Lifestyle

The Sea Kettle: Innovation and Ingenuity All In One Life Raft

sea kettle The Sea Kettle: Innovation and Ingenuity All In One Life Raft

While attending graduate school at the Academy of Art University in San Francisco, Kim Hoffman designed a life raft that could turn seawater into portable drinking water. Her unique creation is the Sea Kettle, which recently made the shortlist of this year’s James Dyson Award competition and could mean the difference between life and death for a person stranded on the open sea.

The Sea Kettle is an insulated, sturdy shelter, which is capable of transforming seawater into fresh water. A person using the raft operates hand pumps within the cabin that draws seawater into a Gortex-covered plastic reservoir located on the roof of the raft.  The heat from the sun aids in the process of desalination by causing the water to evaporate. The vapor thus created becomes salt free and can be collected and contained within the walls of the raft.

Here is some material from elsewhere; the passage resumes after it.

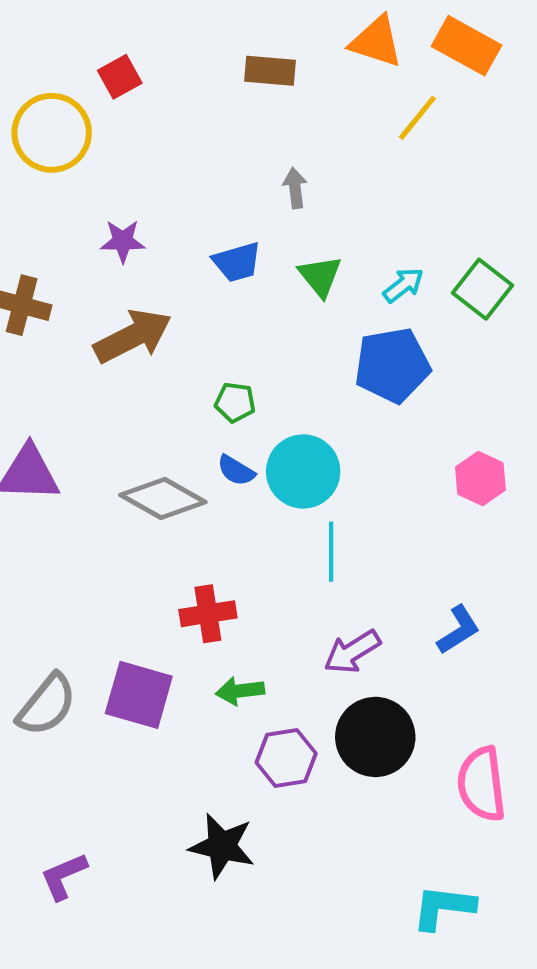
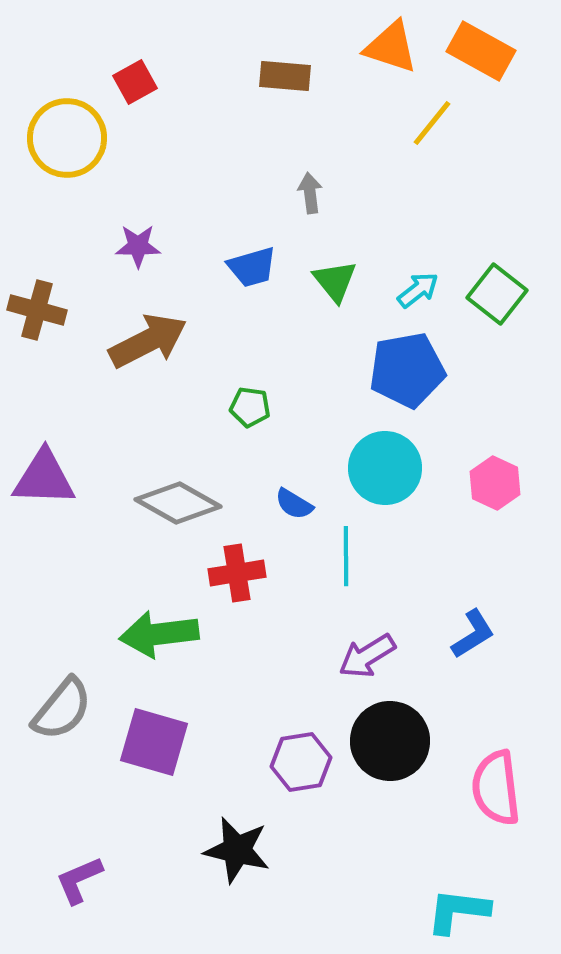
blue semicircle: (236, 470) -> (294, 504), moved
cyan circle: (303, 471) -> (385, 468), moved
red cross: (208, 614) -> (237, 573), moved
green arrow: (240, 691) -> (159, 634), moved, size x1.6
purple square: (139, 695) -> (154, 742), moved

Hoffman says her inspiration came from two sources. Languid summers spent along the sea-side at her family’s summer home in Massachusetts made her think about all the water available to someone stranded at sea and the fact that no one could ever drink it.  She copied the concept utilized by the portable water desalination Water Cone made by Mage Water Management and applied it to a conventional life raft design. In their design, evaporating water from a bottom tray condenses onto the walls of a cone-shaped lid.

This is how it works
water reservoir roof 825x575 550x383 The Sea Kettle: Innovation and Ingenuity All In One Life Raft

In her own words:

“Inspiration for this project came from the many stories of people suffering from extreme dehydration or death while being stranded in a life raft at sea. With water all around, I thought, there’s no way this should happen. There’s got to be a way to turn the seemingly endless amount of ocean water into viable drinking water. So, that is what I set out to do…”

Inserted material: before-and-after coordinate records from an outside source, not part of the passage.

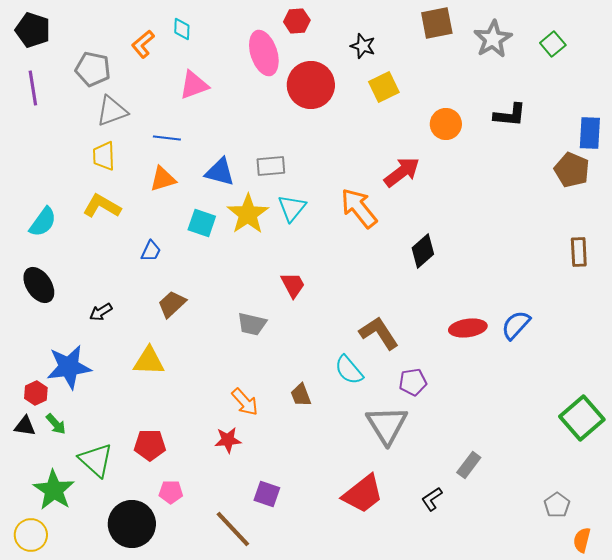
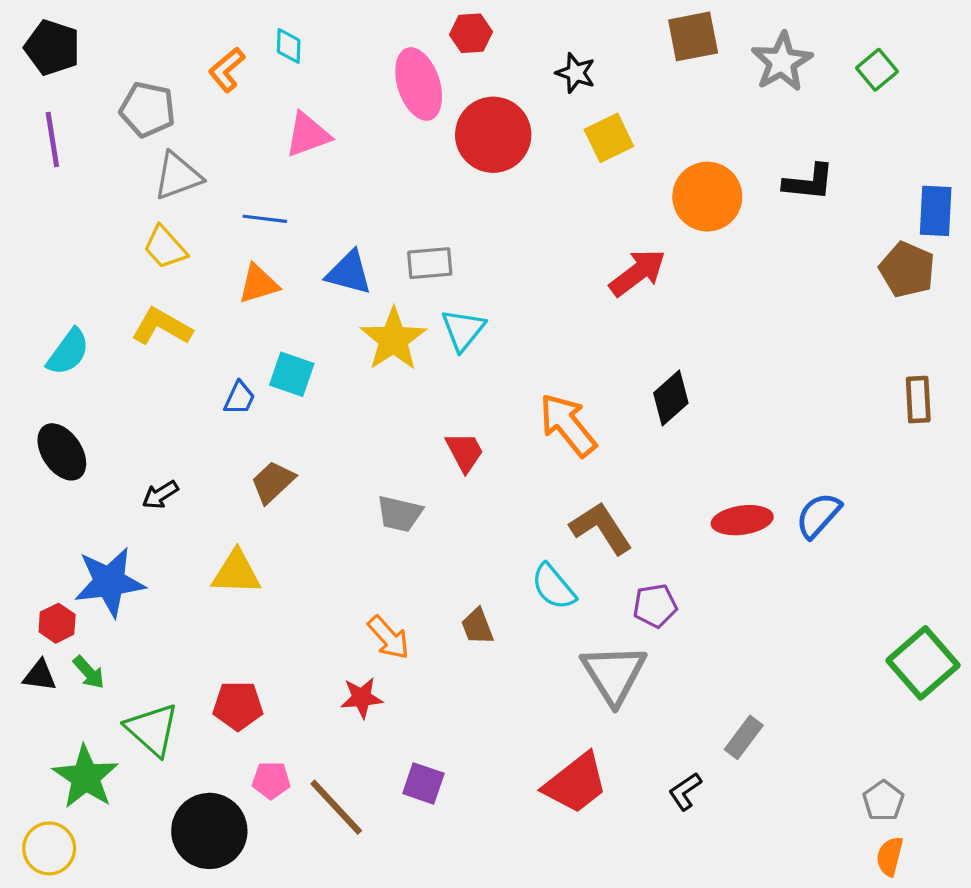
orange circle: (446, 124) -> (707, 197), size x1.4
yellow trapezoid: (104, 156) -> (165, 247), turned -40
orange arrow: (359, 208) -> (568, 425), moved
cyan square: (202, 223) -> (292, 374), moved
brown line: (233, 529) -> (336, 807), moved
orange semicircle: (582, 540) -> (890, 856), moved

In the case of the Sea Kettle, the seawater in the reservoir on the roof allows the condensed water droplets to collect in one of four shafts and then flow down into pockets, which can be accessed from inside the raft by drinking through a tube. Hoffman says the raft can provide drinking water for up to five people on a daily basis.

The idea of providing both insulated, reliable shelter as well as fresh drinking water is positively brilliant. The overall winner for the James Dyson Aware will be announced October 5 and will be awarded more than US $15,000.

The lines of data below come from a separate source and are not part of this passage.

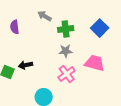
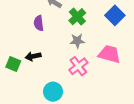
purple semicircle: (15, 27) -> (39, 23), moved
green cross: (66, 29) -> (77, 17), turned -35

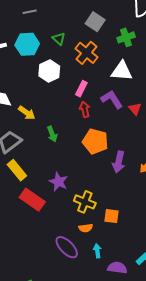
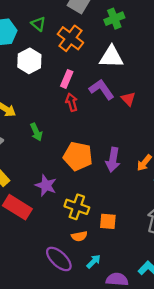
orange pentagon: (95, 141) -> (78, 156), moved
cyan arrow: (97, 251) -> (94, 261), turned 56

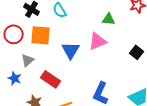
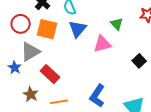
green triangle: (109, 19) -> (117, 24), turned 32
blue triangle: (71, 50) -> (77, 29), moved
gray triangle: (28, 60) -> (30, 52), size x1.5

 The Sea Kettle: Innovation and Ingenuity All In One Life Raft

marjorie

4M Dee Dubroff is the pen name of this freelance writer and former teacher originally from Brooklyn, New York. A writer of ghostly and horror fiction, she has branched out into the world of humorous non-fiction writing and maintains eight web sites covering a wide variety of topics. Her book entitled: A Taste of Funny, and her website, Eat, Drink And Really Be Merry (http://www.ingestandimbibe.com) feature many well-researched and humorous articles on the subject of food and drink.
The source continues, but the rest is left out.